Même aujourd’hui après avoir subi les ravages de ces flammes qui auraient pu entièrement la détruire, et bien qu’affaiblie et meurtrie, elle demeure majestueuse malgré ses profondes blessures. Elle a subi de sérieuses pertes; quelques uns des trésors qu’elle abritait sont à tout jamais disparus. D’autres, dont la Sainte Couronne qui par miracle ou plutôt grâce aux centaines de sapeurs-pompiers de Paris combattant l’incendie, ont pu être épargnés, sauvés. Heureusement pour le patrimoine français, voire mondial, peut-on sans crainte ajouter. Notre-Dame, tenace et résistante, a survécu tant bien que mal et demeure là, j’insiste, pour rester.

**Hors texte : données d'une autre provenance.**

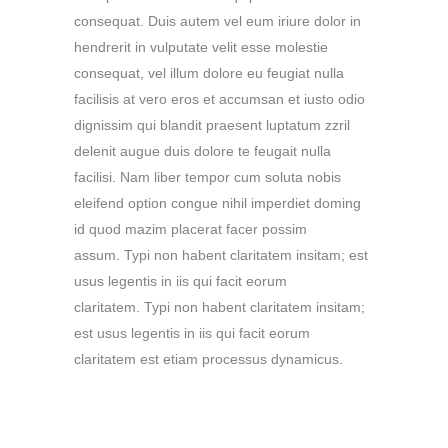
consequat. Duis autem vel eum iriure dolor in
hendrerit in vulputate velit esse molestie
consequat, vel illum dolore eu feugiat nulla
facilisis at vero eros et accumsan et iusto odio
dignissim qui blandit praesent luptatum zzril
delenit augue duis dolore te feugait nulla
facilisi. Nam liber tempor cum soluta nobis
eleifend option congue nihil imperdiet doming
id quod mazim placerat facer possim
assum. Typi non habent claritatem insitam; est
usus legentis in iis qui facit eorum
claritatem. Typi non habent claritatem insitam;
est usus legentis in iis qui facit eorum
claritatem est etiam processus dynamicus.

Emmanuel Macron, le président de la République française, au cours de son allocution télévisée, avait le feu sacré. Il a promis de rebâtir en cinq ans la cathédrale. Même si ce vœu pieux frise un optimisme exagéré on ne saurait lui en tenir rigueur: Paris ne s’est pas fait en un jour. Après tout il est possible de se consoler en sachant que la Sagrada Familia de Barcelone n’est toujours pas finie.

Les travaux de reconstruction seront de toute évidence très onéreux ou devraient coûter la peau des fesses comme préfère l’exprimer mon voisin de palier, qui ne compte pas verser un sou pour la bonne cause. Déjà trois des plus grands milliardaires de France dont les fortunes vous donnent le tournis se sont engagés à verser d’énormes sommes pour sauver Notre-Dame. Les gilets jaunes et autres individus qui vivent dans la précarité auront sans doute leur mot à dire face à cette générosité dont on les épargne et dont on peut douter la gratuité. Ce n’est pas en étant généreux que l’on fait fortune, me susurre à l’oreille la compagne de mon voisin de palier.

À l’inverse de l’Église catholique qui fait des pieds et des mains pour se sortir de l’ornière des scandales de pédophilie qui la hantent, Notre-Dame de Paris, malgré ses brûlures que l’on s’apprête à panser, s’en sort avec tous les honneurs et les hommages, parfaitement mérités, qui lui sont dûs.